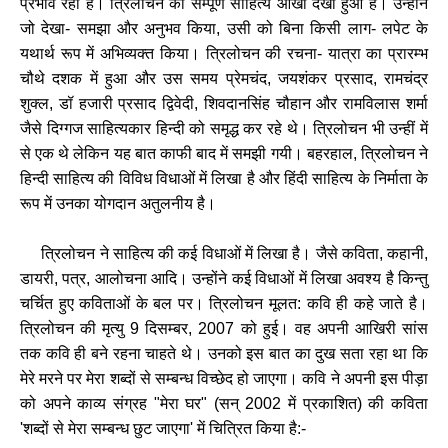
प्रभाव रहा है। त्रिलोचन का सम्पूर्ण साहित्य आँखों देखा हुआ है। उन्होंने
जो देखा- समझा और अनुभव किया, उसी को बिना किसी लाग- लपेट के
यथार्थ रूप में अभिव्यक्त किया। त्रिलोचन की रचना- यात्रा का प्रारम्भ
चौथे दशक में हुआ और उस समय प्रेमचंद, जयशंकर प्रसाद, रामचंद्र
शुक्ल, डॉ हजारी प्रसाद द्विवेदी, शिवदानसिंह चौहान और रामविलास शर्मा
जैसे दिग्गज साहित्यकार हिन्दी को समृद्ध कर रहे थे। त्रिलोचन भी उन्हीं में
से एक थे लेकिन यह बात काफी बाद में समझी गयी। बहरहाल, त्रिलोचन ने
हिन्दी साहित्य की विविध विधाओं में लिखा है और हिंदी साहित्य के निर्माता के
रूप में उनका योगदान अतुलनीय है।
त्रिलोचन ने साहित्य की कई विधाओं में लिखा है। जैसे कविता, कहानी,
डायरी, पत्र, आलोचना आदि। उन्होंने कई विधाओं में लिखा अवश्य है किन्तु
चर्चित हुए कविताओं के बल पर। त्रिलोचन मूलत: कवि ही कहे जाते है।
त्रिलोचन की मृत्यु 9 दिसम्बर, 2007 को हुई। वह अपनी आखिरी सांस
तक कवि ही बने रहना चाहते थे। उनको इस बात का दुख सता रहा था कि
मेरे मरने पर मेरा शब्दों से सम्बन्ध विच्छेद हो जाएगा। कवि ने अपनी इस पीड़ा
को अपने काव्य संग्रह "मेरा घर" (सन् 2002 में प्रकाशित) की कविता
'शब्दों से मेरा सम्बन्ध छुट जाएगा' में चित्रित किया है:-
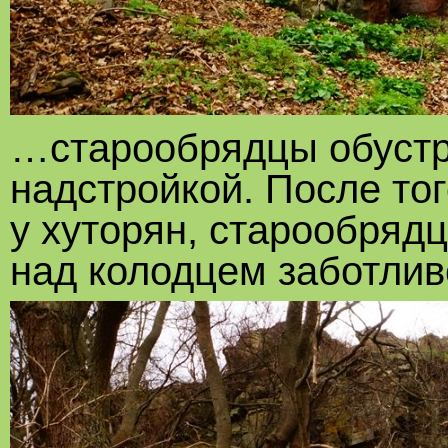
…старообрядцы обустр
надстройкой. После тог
у хуторян, старообряд
над колодцем заботлив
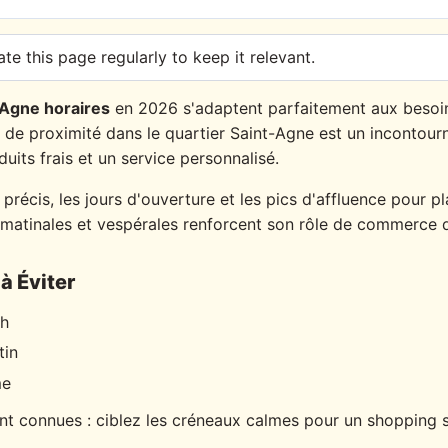
te this page regularly to keep it relevant.
 Agne horaires
en 2026 s'adaptent parfaitement aux besoin
de proximité dans le quartier Saint-Agne est un incontour
uits frais et un service personnalisé.
précis, les jours d'ouverture et les pics d'affluence pour pla
matinales et vespérales renforcent son rôle de commerce d
à Éviter
ch
tin
me
nt connues : ciblez les créneaux calmes pour un shopping s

☆ ☆ ☆ ☆

» **Activity**
Now transcribe the lines above exactly, starting at the line containing "रूप में उनका योगदान अतुलनीय है।" and ending at the line containing "en 2026 s'adaptent parfaitement aux besoin", both lines included, pictures excluded.

» **Answer box**
रूप में उनका योगदान अतुलनीय है।
त्रिलोचन ने साहित्य की कई विधाओं में लिखा है। जैसे कविता, कहानी,
डायरी, पत्र, आलोचना आदि। उन्होंने कई विधाओं में लिखा अवश्य है किन्तु
चर्चित हुए कविताओं के बल पर। त्रिलोचन मूलत: कवि ही कहे जाते है।
त्रिलोचन की मृत्यु 9 दिसम्बर, 2007 को हुई। वह अपनी आखिरी सांस
तक कवि ही बने रहना चाहते थे। उनको इस बात का दुख सता रहा था कि
मेरे मरने पर मेरा शब्दों से सम्बन्ध विच्छेद हो जाएगा। कवि ने अपनी इस पीड़ा
को अपने काव्य संग्रह "मेरा घर" (सन् 2002 में प्रकाशित) की कविता
'शब्दों से मेरा सम्बन्ध छुट जाएगा' में चित्रित किया है:-
…старообрядцы обустр
надстройкой. После тог
у хуторян, старообряд
над колодцем заботлив
te this page regularly to keep it relevant.
 Agne horaires
en 2026 s'adaptent parfaitement aux besoin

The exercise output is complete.